Jour de pluie – LOUANE EMERA


POV SAM
1 ano e meio atrás

- Ficou 400,00 THB (Baht). Qual a forma de pagamento?... Senhorita?... Oi?

- Ah, desculpe... – Desperto do meu estupor e percebo que estou atrasando o atendimento no caixa da farmácia. – É... vai ser crédito, por gentileza. – Respondo voltando dos meus devaneios. Olho novamente para as caixas de remédios na cesta a minha frente e sinto a melancolia me abater, envergonhada pela necessidade de psicotrópicos para viver. Queria esconder a faixa preta daquela pequena caixa que o atendente colocava dentro de uma sacola plástica.
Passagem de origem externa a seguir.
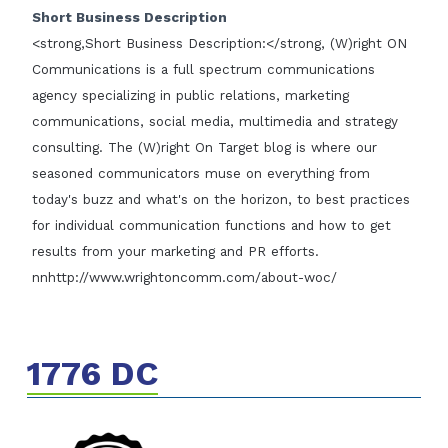
Short Business Description
<strong,Short Business Description:</strong, (W)right ON
Communications is a full spectrum communications
agency specializing in public relations, marketing
communications, social media, multimedia and strategy
consulting. The (W)right On Target blog is where our
seasoned communicators muse on everything from
today's buzz and what's on the horizon, to best practices
for individual communication functions and how to get
results from your marketing and PR efforts.
nnhttp://www.wrightoncomm.com/about-woc/
1776 DC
Eu sabia que não devia me sentir assim, não havia vergonha em precisar de tratamentos, pelo contrário, devia ver o valor de ter reconhecido que precisava de ajuda, mas na prática, a pequena voz que nos derruba, aquela que fala alto nos momentos de crises e se fortalece das nossas fraquezas esbravejava com essa necessidade, usando do ego para nos parar de usar aquilo que pode nos ajudar a controlá-la até ou silenciá-la.
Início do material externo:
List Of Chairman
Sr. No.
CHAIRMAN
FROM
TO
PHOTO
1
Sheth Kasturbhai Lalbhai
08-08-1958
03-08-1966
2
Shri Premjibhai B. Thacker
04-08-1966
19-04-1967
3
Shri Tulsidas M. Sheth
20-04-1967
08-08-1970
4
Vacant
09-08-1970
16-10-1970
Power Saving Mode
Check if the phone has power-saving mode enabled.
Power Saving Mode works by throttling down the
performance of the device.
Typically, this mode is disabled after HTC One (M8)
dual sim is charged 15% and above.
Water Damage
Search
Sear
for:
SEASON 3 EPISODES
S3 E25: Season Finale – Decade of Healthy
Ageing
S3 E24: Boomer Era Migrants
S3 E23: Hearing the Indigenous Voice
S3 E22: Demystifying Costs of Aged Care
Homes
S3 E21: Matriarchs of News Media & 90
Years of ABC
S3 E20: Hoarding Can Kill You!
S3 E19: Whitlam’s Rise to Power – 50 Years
Faço o pagamento e saio da farmácia.

Começo a caminhar em direção ao parque que fica próximo, ainda era cedo para ir para o trabalho e eu evitava ficar muito tempo à toa lá. Infelizmente tenho sido mais reclusa, meus relacionamentos têm se limitado ao necessário, até onde minha máscara social me permitia, até onde ela consegue ocultar as marcas das minhas cicatrizes que ainda latejam.

Meu verniz social me permite perambular entre os grupos, mas não está fortalecido o suficiente para eu ter laços muito estreitos, não consigo ter muita proximidade com os meus colegas, não por enquanto. Sei que para alguns eu acabo por parecer fria e distante, porque de fato tenho sido, mas sou incapaz por ora. Simpatia e cordialidade é o que posso oferecer, infelizmente não tenho muita perspectiva, a efemeridade tornou-se meu preceito, assim como subitamente o que eu queria para eternidade me foi tomado e minha realidade colapsada, eu procuro não ter mais apegos.

Como já prevê a termodinâmica, o universo vive sobre um sistema em estado de entropia, ou seja, desordem. O próprio tempo é direcionado sobre essa condição, porque todo o sistema sempre vai em direção a um estado de entropia maior. Somos vítimas da entropia diariamente, o próprio envelhecimento é uma reação química do nosso organismo que sempre aumenta o nosso estado de entropia. Portanto, o fim de tudo é inevitável. Apesar da noção de tempo ser diferente para cada situação, o fim para algo pode ser prematuro ou não, mas implacável. 

Sento-me ao pé de uma grande árvore diante do lago, próxima a uma bela ponte. Sinto as protuberâncias ásperas da casca da árvore pinicar a pele das minhas costas através da camiseta, mas eu nao me incomodo, me reclino ainda mais e observo o refletir da luz do sol sobre a água e ali me vem a lembrança dos olhos dela.

O fundo terroso do lago colorindo a água de castanho e o sol banhando com reflexo dourado, o cantar dos pássaros que gracejam sobre as copas das árvores completam com a sonoplastia do momento melancólico. Inspirada pela lembrança, pego meu pequeno caderno de notas na bolsa e começo um esboço, usando da arte como refúgio para a mente, na qual se cala ao permitir que a mão expresse emoções que a perturbam.